NEW BOOK REVEALS UN-A-PEELING SIDE OF BANANA INDUSTRY

FAYETTEVILLE, Ark. - While slicing a banana onto their cereal this morning, few Americans stopped to consider how that banana arrived at their local grocery stores. Even fewer contemplated that the sweet fruit they held has been a product of bitter conflict for more than a century. A new book examines the history of the banana industry and how America’s taste for this appealing fruit fueled social strife, peasant uprisings and imperialist production tactics throughout Central and South America.

Co-edited by University of Arkansas anthropologist Steve Striffler and Mark Moberg of the University of South Alabama, "Banana Wars: Power, Production and History in the Americas" offers a comprehensive overview of banana cultivation and export over the last century. Experts in sociology, anthropology, history, economics and geography contribute essays that examine the impact of the banana industry on local, regional and international levels.

"The banana industry is the quintessential case of foreign intervention in Latin America," Striffler said. "Depending on your perspective, this industry was the worst thing to happen to Latin America, in terms of U.S. imperialism, or the best thing, in terms of economic development."

From the beginning, giant American and European corporations - United Fruit (Chiquita) and Standard Fruit (Dole) - held near monopolies on banana production in the Western Hemisphere, Striffler said. They started in Latin America, seizing huge swathes of land in the remotest countries and enlisting peasant workers to live and labor in the compounds.

"The opening of new frontiers and the transportation of bananas required capital and labor on a massive scale," the editors wrote in their introduction. "Further, the very nature of large-scale banana cultivation until the 1950s necessitated an ongoing process of land acquisition and capital investment, often followed by the relocation and even destruction of infrastructure to prevent its seizure by potential competitors."

Diseases constituted a continuous threat, not only ruining entire crops but spoiling the areas they hit for future cultivation. As a result, corporations constantly sought new production territories, often encroaching on peasant land and inciting revolts that could be costly and dangerous, both in the field and in courtrooms.
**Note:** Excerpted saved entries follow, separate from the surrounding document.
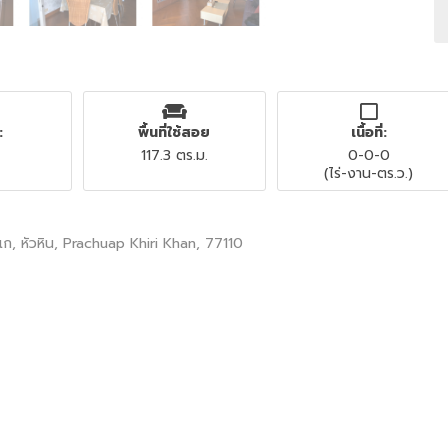
:
พื้นที่ใช้สอย
เนื้อที่:
117.3 ตร.ม.
0-0-0
(ไร่-งาน-ตร.ว.)
 หัวหิน, Prachuap Khiri Khan, 77110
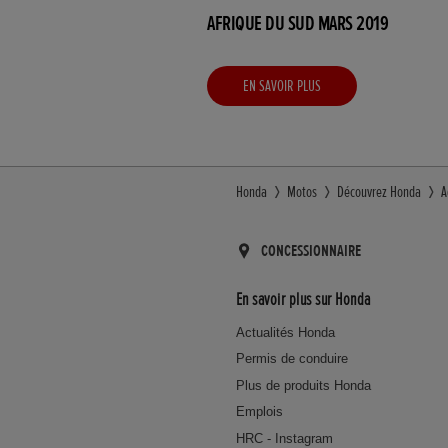
AFRIQUE DU SUD MARS 2019
EN SAVOIR PLUS
Honda
Motos
Découvrez Honda
A
CONCESSIONNAIRE
En savoir plus sur Honda
Actualités Honda
Permis de conduire
Plus de produits Honda
Emplois
HRC - Instagram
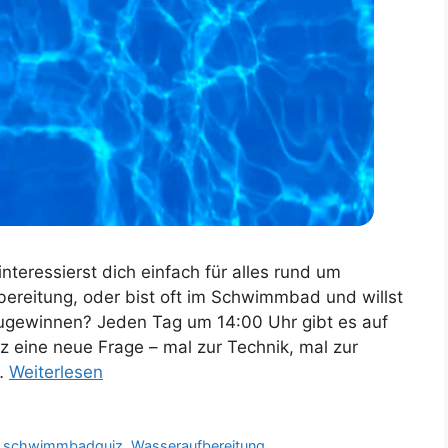
teressierst dich einfach für alles rund um
bereitung, oder bist oft im Schwimmbad und willst
ugewinnen? Jeden Tag um 14:00 Uhr gibt es auf
eine neue Frage – mal zur Technik, mal zur
 …
Weiterlesen
,
schwimmbadquiz
,
Wasseraufbereitung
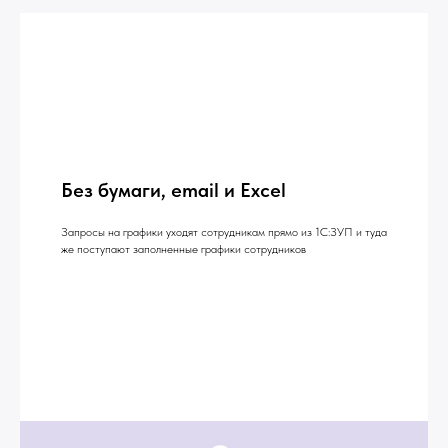
Без бумаги, email и Excel
Запросы на графики уходят сотрудникам прямо из 1С:ЗУП и туда
же поступают заполненные графики сотрудников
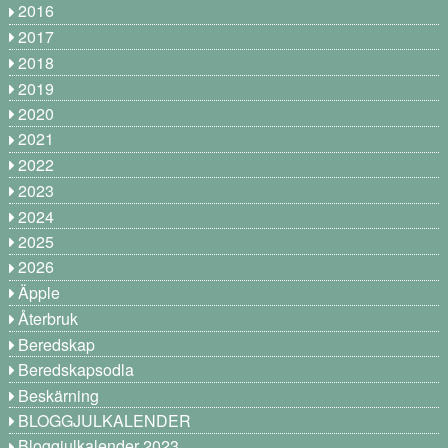
2016
2017
2018
2019
2020
2021
2022
2023
2024
2025
2026
Äpple
Återbruk
Beredskap
Beredskapsodla
Beskärning
BLOGGJULKALENDER
Bloggjulkalender 2023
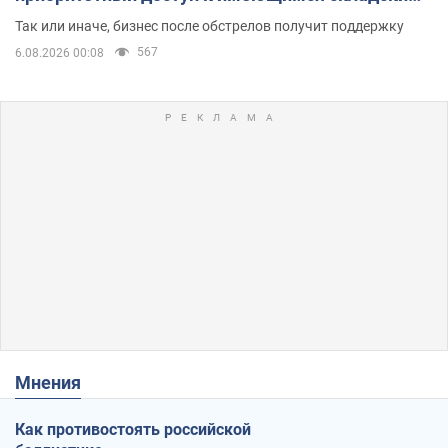
помещениям
Так или иначе, бизнес после обстрелов получит поддержку
567
6.08.2026 00:08
Мнения
Как противостоять российской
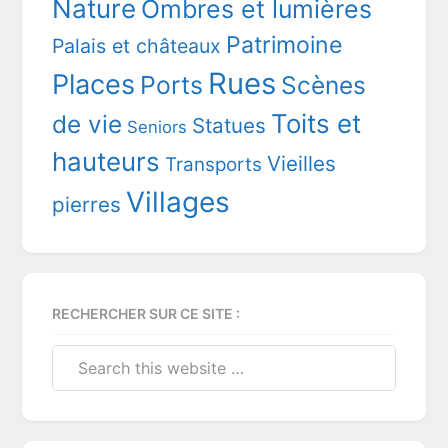
Nature
Ombres et lumières
Patrimoine
Palais et châteaux
Rues
Places
Ports
Scènes
Toits et
de vie
Statues
Seniors
hauteurs
Vieilles
Transports
Villages
pierres
RECHERCHER SUR CE SITE :
Search
this
website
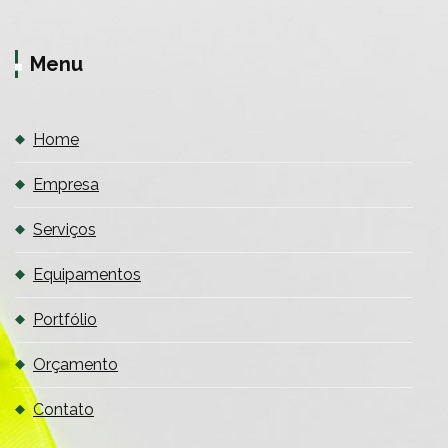
Menu
Home
Empresa
Serviços
Equipamentos
Portfólio
Orçamento
Contato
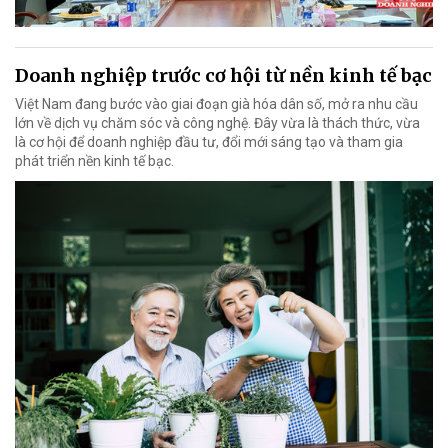
Doanh nghiệp trước cơ hội từ nền kinh tế bạc
Việt Nam đang bước vào giai đoạn già hóa dân số, mở ra nhu cầu
lớn về dịch vụ chăm sóc và công nghệ. Đây vừa là thách thức, vừa
là cơ hội để doanh nghiệp đầu tư, đổi mới sáng tạo và tham gia
phát triển nền kinh tế bạc.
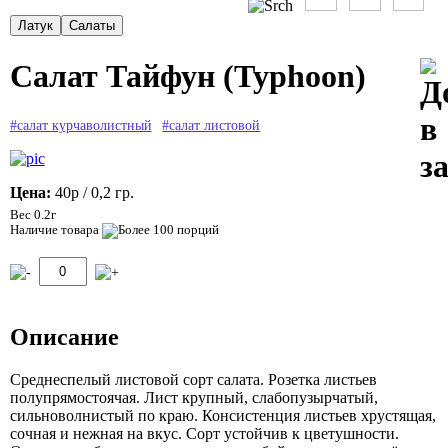
Салат Тайфун (Typhoon)
#салат курчаволистный
#салат листовой
Цена:
40р
/ 0,2 гр.
Вес 0.2г
Наличие товара
Описание
Среднеспелый листовой сорт салата. Розетка листьев
полупрямостоячая. Лист крупный, слабопузырчатый,
сильноволнистый по краю. Консистенция листьев хрустящая,
сочная и нежная на вкус. Сорт устойчив к цветушности.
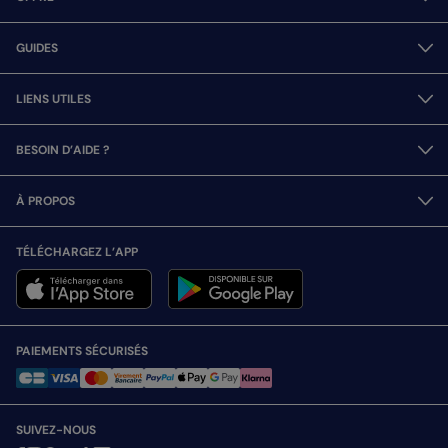
GUIDES
LIENS UTILES
BESOIN D’AIDE ?
À PROPOS
TÉLÉCHARGEZ L’APP
PAIEMENTS SÉCURISÉS
SUIVEZ-NOUS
Government officials, swayed by nationalist sentiment, sometimes favored the peasants over foreign corporations.

In addition, their own workforce could be a source of strife for the companies. Though they attempted to exert strong control over the living and working conditions of their employees, corporations couldn’t always stop labor unions or general unrest from springing up amidst their workers. All of these forces drove banana corporations further south, in search of new land, more docile workers and more sympathetic governments.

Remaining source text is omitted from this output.